İki küçük çocuğunu New York’ta yaşadıkları yoksul hayattan kurtarmak için ince bir plan hazırlayan Porto Riko’lu bir göçmen adamın hikâyesi.
Arthur Hiller’dan baş roldeki Alan Arkin’in kelimenin tam anlamı ile sürüklediği bir komedi. Özellikle New York’ta geçen ilk bölümü hayli dinamik, eğlenceli ve komik olan film Florida bölümünde hem temposunu yitirmeye başlıyor hem de Arkin’in oyunculuğunun dozu senaryonun düşen komedi seviyesinin açığını kapatmak için bir parça abartıya kayıyor.

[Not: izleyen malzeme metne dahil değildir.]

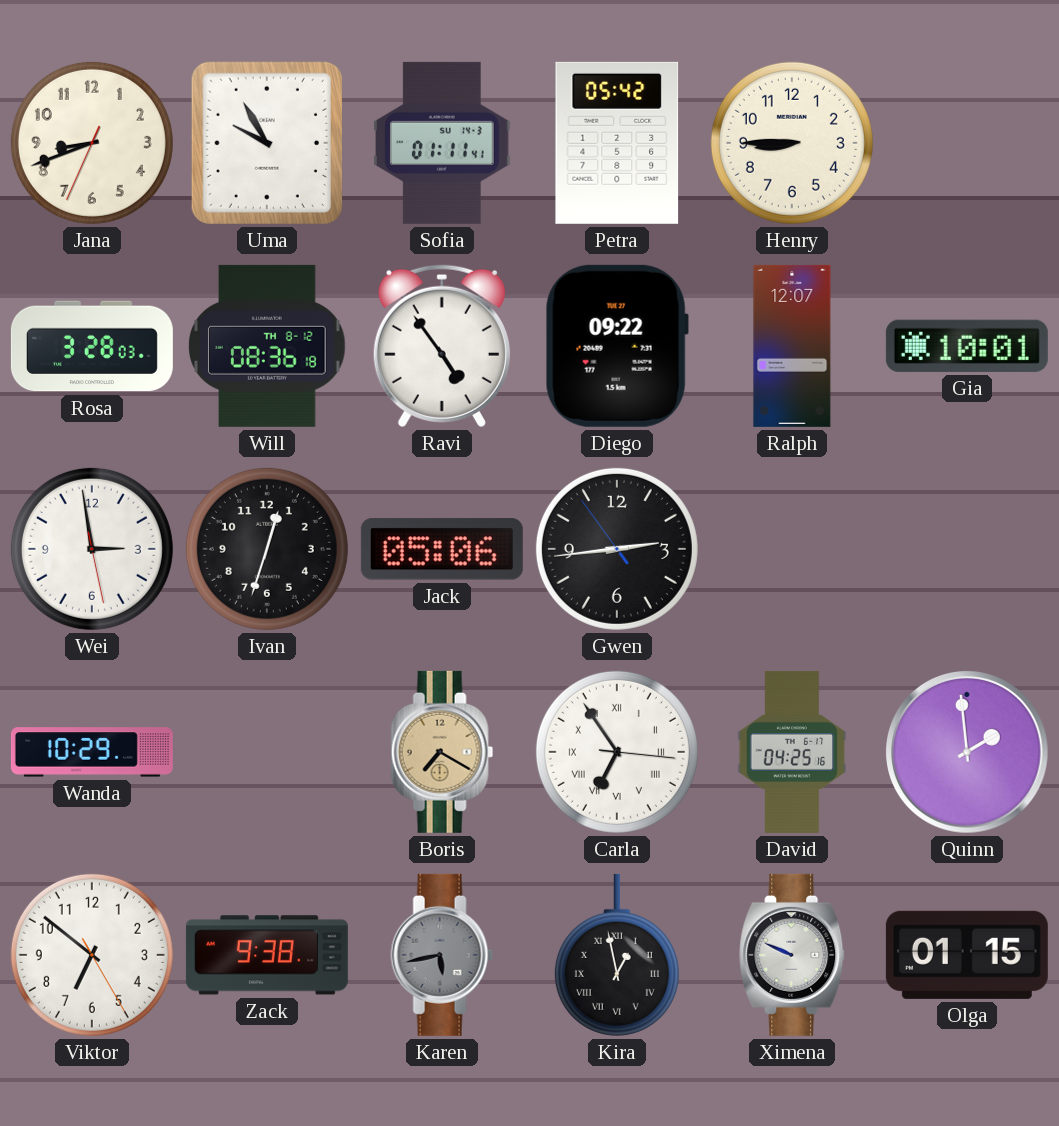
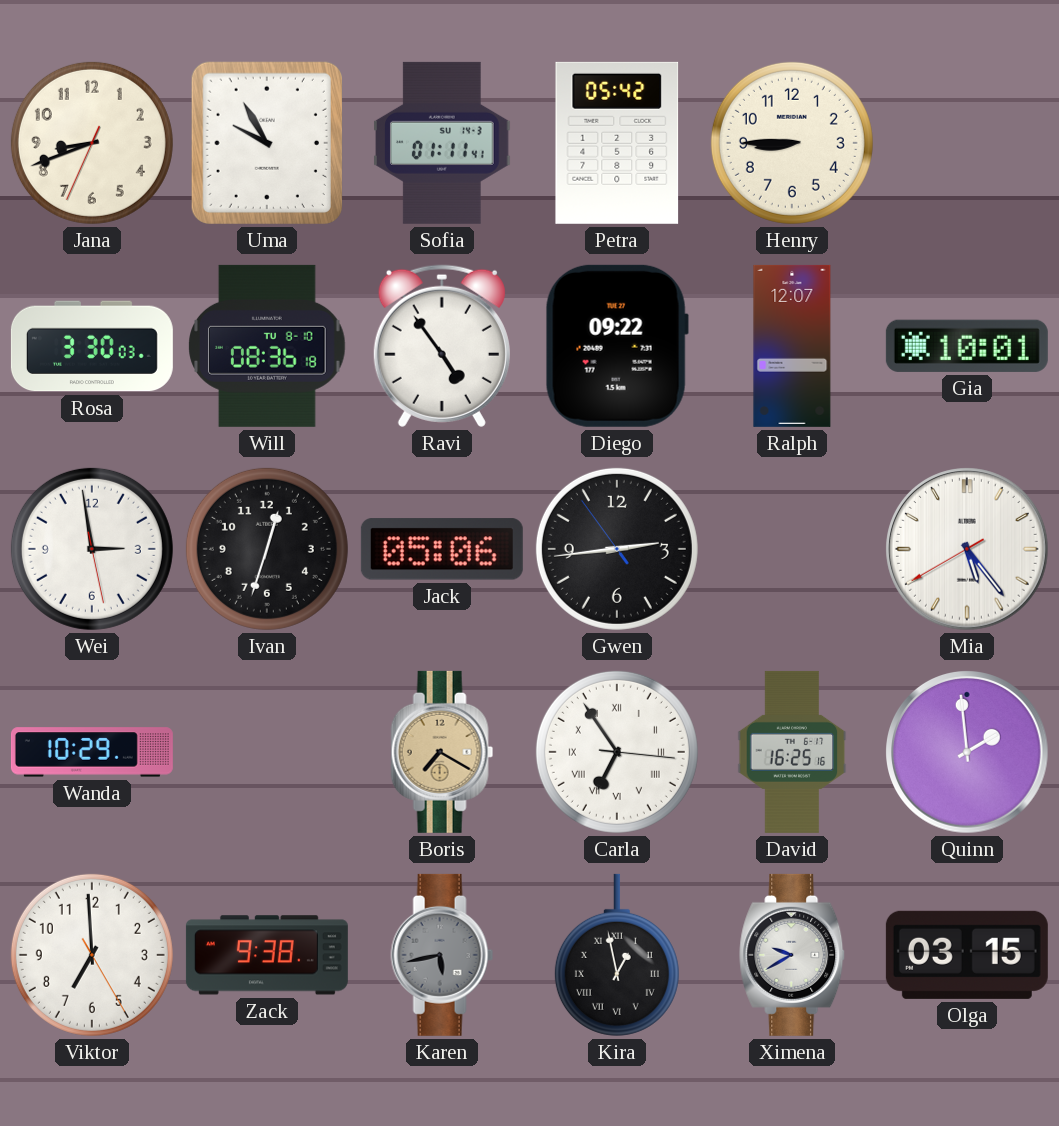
Rosa: 3:28 -> 3:30
Will date: TH 8-12 -> TU 8-10
Mia: none -> 5:23
David: 04:25 -> 16:25
Viktor: 6:51 -> 6:59
Ximena: 9:49 -> 9:40
Olga: 01:15 -> 03:15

Belki de hikâyenin tam da vermek istediği mesaj vurgulanıyor böylece; kahramanlarımızın yaşadığı New York’un Latin mahallesi tüm kaosuna, tehlikelerine ve yoksulluğuna rağmen Florida’nin yapay zenginliğine tercih edilmeli.
Çocuklarına iyi bir gelecek sağlamak için üç ayrı işte çalışan adamın bir yandan da onları yaşadıkları yerin tehlikelerinden korumak için aldığı önlemler ve verdiği mücadeleler filmin ilk yarısını renklendiren unsurlar ama filmin bu bölümlerini asıl parlatan adamın iki çocuğu ile karşılıklı sahneleri. Örneğin posta kutusunu kimin kırdığı sorusu ile başlayan “sorgulama ve itiraf ettirme” sahnesi Arkin’in dinamik oyununun, çocuk oyuncuların ona başarı ile ayak uydurmasının ve elbette diyalogların katkısı ile gülmeyi garantileyen anlara sahip. “Özgür Küba” cemiyetinin toplantısı veya kahramanımızın bozulan bir tesisatı onarmak için geldiği otelde yaşadıklarından özellikle ikincisi daha çarpıcı olabilecekken üzerinde yeterince çalışılmamış havası ile hedeflendiği kadar etkili olamıyorlar. Filmin dramın ağır bastığı ikinci yarısı ise hem hikâyenin inandırıcılığını bir parça yitirmesi hem de belki de dramı dengelemek için Arkin’in oyunculuğundaki komediyi artırması nedeni ile ilk yarının hayli altında kalıyor sinemasal açıdan. Öyle ki ilk yarının hayat dolu dinamizmi ikinci yarıda yerini Walt Disney’in bir zamanlar aileler için bolca çektiği televizyon filmlerinin sıradanlık dolu havasına bırakıyor. Kimi anları ile hayli parlak olan senaryonun bazı anlarda da hayli yüzeyselliğe kapılması ilginç; hemen tüm hastane sahnesi örneğin sanki yukarıda bahsettiğim sorgu sahnesini veya peşinde kendisini kovalayan onlarca çocuktan kaçan kahramanımızın sahnesini yazan kişiler tarafından değil de sıradan televizyon filmlerinin senaristleri tarafından yaratılmış gibi duruyor. Yönetmen New York bölümü sona ererken kamerayı klasik film sonlarında olduğu gibi yavaş yavaş uzaklaştırırken, takip eden Florida bölümünde farklı havada bir film seyrettireceğini de vurgulamış adeta.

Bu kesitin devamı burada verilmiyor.